I have no idea whether this website has anything to do with Leib Tropper. But if the website’s name is any indication - it does. Kol Yaakov is the name of Tropper’s Charedi Baal Teshuva Yeshiva. Which makes the subject matter dealt with therein extremely ironinc since Tropper was guilty of the very kind of behavior blamed on the internet. Which is the subject of that website’s video presentation.
In that video (beginning at about 19 minutes into it) Rabbi Zecharia Wallerstein tells a horrific story about a 19 year old religious Jewish girl that was kidnapped by people who tricked her into their arms via the internet. By the time they rescued her she had become completely psychotic. Psychosis is a mental disorder that means that one has totally broken off from reality. It is not treatable by standard psychotherapy. Truly a tragic story
Rabbi Wallerstein then did what all absolutists in our religion do, he urged that people stay of the internet in any form, Facebook, chat rooms… all of it! …because dangers like these are so real and so tragic.
I am so tired of this drivel. I don’t know how many times I have written about this issue. Yes, the internet has its dangers. Yes it can be misused. And yes tragedies like the one described here do happen. There is ample evidence of that.
The problem with all these absolutists is they fail to admit the positive benefits of the web which are enormous. That should be obvious to anyone who is reading this post. You do not discard a valuable tool just because it has a potential for misuse even when it could cause great harm. Although many of these absolutists acknowledege the tremendous benefit, they argue that the potential dangers are so great that whatever the benefit, it is not worth the risk.
Using this argument I could ban studying the Torah. How many times is the Torah misused as justification for evil?! The misuses of the Torah in this sense is enormous if you think about it. How many times do people get hurt in its name? How many religious women were spat upon or beaten on buses? How many people have created a massive Chilul HaShem via cheating on their taxes, or in business, or in perpetrating fraud in various money laundering schemes… and then trying to justify their behavior as technically within Halacha?! The Torah world is still reeling from the evil occuring in Bet Shemesh in the name of Torah!

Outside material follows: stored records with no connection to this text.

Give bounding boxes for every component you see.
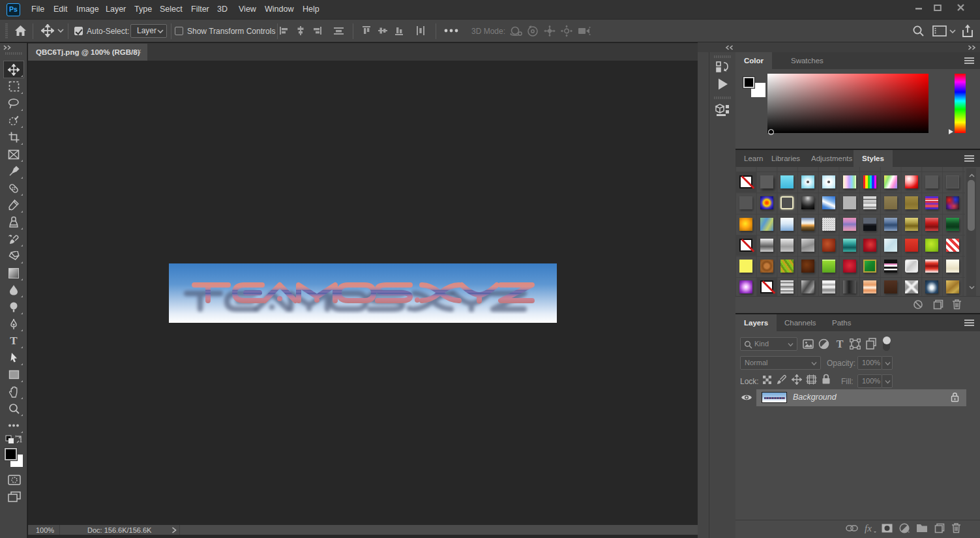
svg-text:fx: fx	[865, 523, 872, 533]
svg-text:T: T	[837, 338, 844, 349]
svg-text:T: T	[10, 335, 18, 346]
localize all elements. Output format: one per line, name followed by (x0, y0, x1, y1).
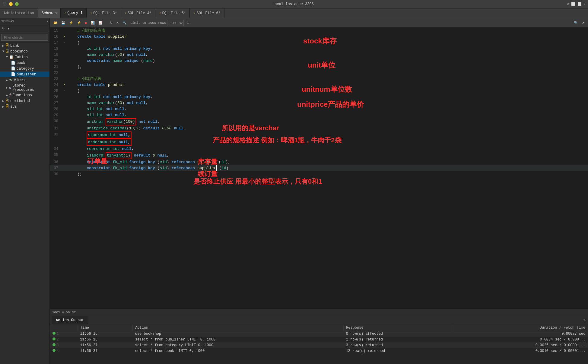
code-line-23: 23 # 创建产品表 (50, 76, 588, 82)
col-response: Response (344, 325, 452, 331)
window-controls: ⚫ 🟡 🟢 (2, 2, 19, 6)
code-line-35: 35 isabord tinyint(1) default 0 null, (50, 152, 588, 159)
sidebar-item-northwind[interactable]: ▶ 🗄 northwind (0, 98, 49, 104)
db-icon2: 🗄 (5, 49, 9, 54)
row-duration: 0.0010 sec / 0.00001... (452, 348, 588, 354)
col-duration: Duration / Fetch Time (452, 325, 588, 331)
row-action: use bookshop (133, 331, 344, 337)
filter-input[interactable] (1, 34, 48, 41)
main-layout: SCHEMAS ◀ ↻ ▼ ▶ 🗄 bank ▼ 🗄 bookshop (0, 18, 588, 364)
stop-btn[interactable]: ■ (84, 21, 88, 25)
execute-selection-btn[interactable]: ⚡ (76, 20, 82, 25)
db-icon: 🗄 (5, 43, 9, 48)
row-action: select * from book LIMIT 0, 1000 (133, 348, 344, 354)
editor-container: 15 # 创建供应商表 16 • create table supplier 1… (50, 28, 588, 309)
query-icon3: ⚡ (125, 11, 126, 15)
code-line-21: 21 ); (50, 64, 588, 70)
expand-arrow: ▼ (6, 55, 8, 59)
expand-arrow: ▶ (2, 44, 4, 48)
row-time: 11:56:18 (78, 337, 133, 343)
tables-icon: 📋 (9, 55, 14, 59)
sidebar-item-bank[interactable]: ▶ 🗄 bank (0, 43, 49, 49)
clear-btn[interactable]: ✕ (115, 20, 120, 25)
code-line-31: 31 unitprice decimal(18,2) default 0.00 … (50, 125, 588, 131)
code-line-29: 29 cid int not null, (50, 112, 588, 118)
sidebar-item-book[interactable]: 📄 book (0, 60, 49, 66)
row-response: 2 row(s) returned (344, 337, 452, 343)
code-line-38: 38 ); (50, 171, 588, 177)
tab-sqlfile6[interactable]: ⚡ SQL File 6* (190, 8, 224, 18)
output-tabs: Action Output ⇅ (50, 316, 588, 324)
explain-alt-btn[interactable]: 📈 (97, 20, 104, 25)
output-panel: Action Output ⇅ Time Action Response Dur… (50, 316, 588, 364)
open-file-btn[interactable]: 📂 (52, 20, 59, 25)
save-btn[interactable]: 💾 (60, 20, 67, 25)
titlebar: ⚫ 🟡 🟢 Local Instance 3306 ⚙ ⬜ ⬜ ✕ (0, 0, 588, 8)
output-toggle-btn[interactable]: ⇅ (583, 318, 586, 322)
table-row: 4 11:56:37 select * from book LIMIT 0, 1… (50, 348, 588, 354)
find-replace-btn[interactable]: ⟳ (580, 20, 586, 25)
code-line-36: 36 constraint fk_cid foreign key (cid) r… (50, 159, 588, 165)
code-line-22: 22 (50, 70, 588, 76)
sidebar-item-functions[interactable]: ▶ ƒ Functions (0, 93, 49, 98)
tab-sqlfile3[interactable]: ⚡ SQL File 3* (87, 8, 121, 18)
output-tab-action[interactable]: Action Output (52, 316, 88, 324)
code-line-20: 20 constraint name unique (name) (50, 58, 588, 64)
limit-label: Limit to 1000 rows (130, 21, 166, 25)
code-editor[interactable]: 15 # 创建供应商表 16 • create table supplier 1… (50, 28, 588, 309)
code-line-37: 37 constraint fk_sid foreign key (sid) r… (50, 165, 588, 171)
code-line-15: 15 # 创建供应商表 (50, 28, 588, 34)
sidebar-refresh-btn[interactable]: ↻ (1, 26, 5, 31)
row-time: 11:56:37 (78, 348, 133, 354)
sidebar-item-tables[interactable]: ▼ 📋 Tables (0, 54, 49, 60)
sidebar-item-bookshop[interactable]: ▼ 🗄 bookshop (0, 49, 49, 54)
schema-tree: ▶ 🗄 bank ▼ 🗄 bookshop ▼ 📋 Tables 📄 (0, 43, 49, 364)
tab-query1[interactable]: ⚡ Query 1 (61, 8, 86, 18)
sidebar-item-stored-procedures[interactable]: ▶ ⚙ Stored Procedures (0, 83, 49, 93)
code-line-27: 27 name varchar(50) not null, (50, 100, 588, 106)
refresh-btn[interactable]: ↻ (109, 20, 114, 25)
execute-btn[interactable]: ⚡ (68, 20, 75, 25)
tab-schemas[interactable]: Schemas (38, 8, 61, 18)
code-line-28: 28 sid int not null, (50, 106, 588, 112)
code-line-34: 34 reordernum int null, (50, 146, 588, 152)
sidebar-actions: ↻ ▼ (0, 25, 49, 32)
tab-administration[interactable]: Administration (0, 8, 38, 18)
func-icon: ƒ (9, 93, 11, 97)
row-duration: 0.0034 sec / 0.000... (452, 337, 588, 343)
tab-sqlfile5[interactable]: ⚡ SQL File 5* (155, 8, 190, 18)
code-line-18: 18 id int not null primary key, (50, 46, 588, 52)
sidebar-item-sys[interactable]: ▶ 🗄 sys (0, 104, 49, 109)
code-line-16: 16 • create table supplier (50, 34, 588, 40)
search-btn[interactable]: 🔍 (573, 20, 579, 25)
expand-arrow7: ▶ (2, 105, 4, 109)
expand-arrow3: ▶ (6, 78, 8, 82)
table-row: 2 11:56:18 select * from publisher LIMIT… (50, 337, 588, 343)
beautify-btn[interactable]: 🔧 (121, 20, 128, 25)
row-action: select * from category LIMIT 0, 1000 (133, 343, 344, 348)
code-line-19: 19 name varchar(50) not null, (50, 52, 588, 58)
row-response: 3 row(s) returned (344, 343, 452, 348)
expand-arrow4: ▶ (6, 86, 8, 90)
row-duration: 0.0026 sec / 0.00001... (452, 343, 588, 348)
sidebar-filter-btn[interactable]: ▼ (6, 26, 11, 31)
code-line-32: 32 stocknum int null, (50, 131, 588, 139)
toggle-btn[interactable]: ⇅ (185, 20, 190, 25)
sidebar-item-publisher[interactable]: 📄 publisher (0, 71, 49, 77)
table-row: 3 11:56:27 select * from category LIMIT … (50, 343, 588, 348)
filter-container (0, 32, 49, 43)
query-icon4: ⚡ (159, 11, 161, 15)
code-line-33: ordernum int null, (50, 139, 588, 146)
explain-btn[interactable]: 📊 (89, 20, 96, 25)
sidebar-item-views[interactable]: ▶ 👁 Views (0, 77, 49, 83)
row-time: 11:56:15 (78, 331, 133, 337)
row-status: 4 (50, 348, 78, 354)
window-title: Local Instance 3306 (19, 2, 567, 6)
row-action: select * from publisher LIMIT 0, 1000 (133, 337, 344, 343)
tab-sqlfile4[interactable]: ⚡ SQL File 4* (121, 8, 155, 18)
limit-select[interactable]: 1000 200 500 5000 (167, 20, 184, 26)
sidebar-collapse-btn[interactable]: ◀ (46, 19, 48, 23)
sidebar-item-category[interactable]: 📄 category (0, 66, 49, 71)
code-line-25: 25 ◦ ( (50, 88, 588, 94)
zoom-level: 100% (52, 311, 60, 314)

Even Rav Elyashiv could not escape being a victim in this sense. A few years ago in the name of Torah he was pummeled with rotten vegetables by religious zealots who could not accept his lenient Psak about excavating a certain gravesite.
No one is going to ban studying Torah. Least of all the people who want to ban the internet. The point is that anything can be misused no matter how valuable a tool it may otherwise be.
Before anyone’s shorts get all tied up in knots, I am not comparing the internet to the Torah. I am only saying that just because there are dangers in using a tool does not mean we must discard it. All it means is that we must use caution when using it. I am not going to go into a lengthy discussion about how we can use the internet safely. It’s all out there and has been discussed to death. There is always a risk. No matter how valuable - a tool can be misused.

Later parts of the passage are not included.